As you may have heard, a very rich man made a very short flight today. He had a very big press tour to talk about his very short flight. And then when he returned from his very short flight, he had ANOTHER big press event, where he thanked a bunch of less rich people for making him rich enough to make his very short flight. And the world spins madly on!
There are plenty of things that can be, and have been, said about this privatized “space race” between Jeff Bezos, Richard Branson, and Elon Musk — mostly about how they’ve legally evaded paying taxes in order to hoard immense amounts of wealth that then pay for them to play space cowboys. We have, in fact, said these things!
But for every serious critique of this interstellar dick-measuring contest, there is a painfully earnest embrace of the billionaire mission to station a personal corner office in space. These observers are unwavering in the belief that what people like Bezos are doing is fine and good and even necessary for the benefit and advancement of, somehow, the Average Joe.
Take this seemingly innocent question from CNN anchor Jim Sciutto, who simply wants to know, why can’t we all just get along (to celebrate the short space flights of rich people)?
I am usually of the mind that we should “let people enjoy things.” But these comments aren’t just coming from some rando wishing that Bezos and Branson’s space flights could bring together a nation divided. Sciutto is a news anchor (and chief national security correspondent) for one of the biggest networks in the country, someone whose job is literally to communicate the news and news analysis to people.

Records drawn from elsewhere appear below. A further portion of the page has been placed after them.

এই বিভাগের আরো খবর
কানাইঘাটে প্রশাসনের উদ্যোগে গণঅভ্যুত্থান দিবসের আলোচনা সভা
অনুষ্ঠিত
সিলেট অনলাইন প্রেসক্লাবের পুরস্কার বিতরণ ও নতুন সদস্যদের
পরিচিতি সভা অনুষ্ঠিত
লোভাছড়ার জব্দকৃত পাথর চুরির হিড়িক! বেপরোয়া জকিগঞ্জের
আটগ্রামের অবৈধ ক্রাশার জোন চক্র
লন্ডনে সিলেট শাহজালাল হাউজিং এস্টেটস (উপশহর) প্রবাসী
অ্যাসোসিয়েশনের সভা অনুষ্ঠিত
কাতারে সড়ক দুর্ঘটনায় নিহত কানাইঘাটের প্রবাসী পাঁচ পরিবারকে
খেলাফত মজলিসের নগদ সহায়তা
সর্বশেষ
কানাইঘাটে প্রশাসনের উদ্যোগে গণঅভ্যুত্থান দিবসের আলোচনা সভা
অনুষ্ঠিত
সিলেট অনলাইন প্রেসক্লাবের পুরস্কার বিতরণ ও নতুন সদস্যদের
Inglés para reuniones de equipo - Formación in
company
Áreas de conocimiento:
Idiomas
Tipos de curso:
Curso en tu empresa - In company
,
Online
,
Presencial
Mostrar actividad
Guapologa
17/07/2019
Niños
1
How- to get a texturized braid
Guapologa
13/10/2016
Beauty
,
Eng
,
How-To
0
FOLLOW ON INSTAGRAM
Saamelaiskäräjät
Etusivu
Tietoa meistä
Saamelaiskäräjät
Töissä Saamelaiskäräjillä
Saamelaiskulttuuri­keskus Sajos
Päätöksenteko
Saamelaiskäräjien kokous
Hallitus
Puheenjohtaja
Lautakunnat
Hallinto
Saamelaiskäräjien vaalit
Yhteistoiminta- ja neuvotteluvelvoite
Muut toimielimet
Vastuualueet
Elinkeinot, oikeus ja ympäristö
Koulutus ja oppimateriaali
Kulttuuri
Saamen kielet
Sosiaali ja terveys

And if there’s any ambiguity to what Sciutto might think would bring all Americans together, not to fear, he tweeted through it:
But the bad takes didn’t end there, folks! Not to be outshone, former NASA administrator Charles Bolden, the first Black person to lead NASA, had some very, uhh, weird things to say about what private citizens catching Skittles in their mouths while floating in space meant for young people.
Here was his response to a comment CBS News Norah O’Donnell made during his interview amid rolling coverage of Bezos’ space flight:
Inspiring kids to not want to sit on the curb and shoot people is important.
When asked by Gayle King about billionaires having the opportunity to solve bigger problems on Earth, Bolden continued:
Not to make light of this, and people will criticize what I’m about to say. The young man sitting there, excited as he was, that’s one less Black kid on a corner somewhere getting ready to use a weapon. It is really, really important—for us to inspire young people, we have to inform them.
Obvious misplaced respectability politics aside, Bezos’ 11 minutes in space isn’t exactly “one giant leap for mankind!” It’s just that these networks and show hosts and interviewees are all treating those 11 minutes as if they are. If these are the “incurably optimistic” takes across the board from people in charge of the narratives on Bezos and company, I do not want to think about just how doomed we are in fighting this mainstream narrative as the rest of this rich man space war rages on.